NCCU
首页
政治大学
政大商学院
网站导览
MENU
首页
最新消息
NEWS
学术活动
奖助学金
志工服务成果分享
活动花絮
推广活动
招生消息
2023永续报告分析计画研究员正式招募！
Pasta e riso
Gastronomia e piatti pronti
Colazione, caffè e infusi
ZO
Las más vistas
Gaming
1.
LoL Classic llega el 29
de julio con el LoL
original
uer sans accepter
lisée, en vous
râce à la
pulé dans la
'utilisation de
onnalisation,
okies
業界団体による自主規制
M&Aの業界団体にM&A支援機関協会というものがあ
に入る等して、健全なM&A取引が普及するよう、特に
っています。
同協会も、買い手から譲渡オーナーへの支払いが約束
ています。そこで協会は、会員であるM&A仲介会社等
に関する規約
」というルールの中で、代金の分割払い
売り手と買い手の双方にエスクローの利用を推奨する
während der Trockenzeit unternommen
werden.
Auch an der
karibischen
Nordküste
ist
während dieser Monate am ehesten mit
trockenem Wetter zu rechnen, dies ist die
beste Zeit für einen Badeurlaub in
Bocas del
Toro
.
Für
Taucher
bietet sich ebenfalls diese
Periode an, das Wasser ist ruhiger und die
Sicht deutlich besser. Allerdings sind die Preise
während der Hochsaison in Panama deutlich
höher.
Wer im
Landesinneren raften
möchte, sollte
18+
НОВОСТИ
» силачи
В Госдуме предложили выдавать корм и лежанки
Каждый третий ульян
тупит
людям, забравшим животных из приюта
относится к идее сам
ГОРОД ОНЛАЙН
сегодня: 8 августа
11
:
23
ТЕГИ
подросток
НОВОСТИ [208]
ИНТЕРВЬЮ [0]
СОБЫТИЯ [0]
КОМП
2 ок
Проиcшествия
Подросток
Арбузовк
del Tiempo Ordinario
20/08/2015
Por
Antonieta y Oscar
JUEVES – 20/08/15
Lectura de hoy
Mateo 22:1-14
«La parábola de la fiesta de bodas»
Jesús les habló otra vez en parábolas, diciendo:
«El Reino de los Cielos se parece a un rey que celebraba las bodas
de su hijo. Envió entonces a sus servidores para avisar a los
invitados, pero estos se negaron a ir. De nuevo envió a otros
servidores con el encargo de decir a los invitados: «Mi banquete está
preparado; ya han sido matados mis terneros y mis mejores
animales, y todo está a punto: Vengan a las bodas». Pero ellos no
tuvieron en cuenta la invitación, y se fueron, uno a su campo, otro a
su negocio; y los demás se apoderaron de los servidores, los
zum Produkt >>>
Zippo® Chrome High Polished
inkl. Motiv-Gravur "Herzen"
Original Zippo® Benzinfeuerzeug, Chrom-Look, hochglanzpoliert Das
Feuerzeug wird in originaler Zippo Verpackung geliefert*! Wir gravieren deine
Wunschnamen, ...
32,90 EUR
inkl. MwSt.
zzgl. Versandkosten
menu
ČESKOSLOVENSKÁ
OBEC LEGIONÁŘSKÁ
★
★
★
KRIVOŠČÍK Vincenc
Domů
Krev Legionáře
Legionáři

TASK — For the lines above, output exactly those from the line containing "Gastronomia e piatti pronti" through the line containing "Periode an, das Wasser ist ruhiger und die", and skip the others.

ANSWER TO THE EXERCISE —
Gastronomia e piatti pronti
Colazione, caffè e infusi
ZO
Las más vistas
Gaming
1.
LoL Classic llega el 29
de julio con el LoL
original
uer sans accepter
lisée, en vous
râce à la
pulé dans la
'utilisation de
onnalisation,
okies
業界団体による自主規制
M&Aの業界団体にM&A支援機関協会というものがあ
に入る等して、健全なM&A取引が普及するよう、特に
っています。
同協会も、買い手から譲渡オーナーへの支払いが約束
ています。そこで協会は、会員であるM&A仲介会社等
に関する規約
」というルールの中で、代金の分割払い
売り手と買い手の双方にエスクローの利用を推奨する
während der Trockenzeit unternommen
werden.
Auch an der
karibischen
Nordküste
ist
während dieser Monate am ehesten mit
trockenem Wetter zu rechnen, dies ist die
beste Zeit für einen Badeurlaub in
Bocas del
Toro
.
Für
Taucher
bietet sich ebenfalls diese
Periode an, das Wasser ist ruhiger und die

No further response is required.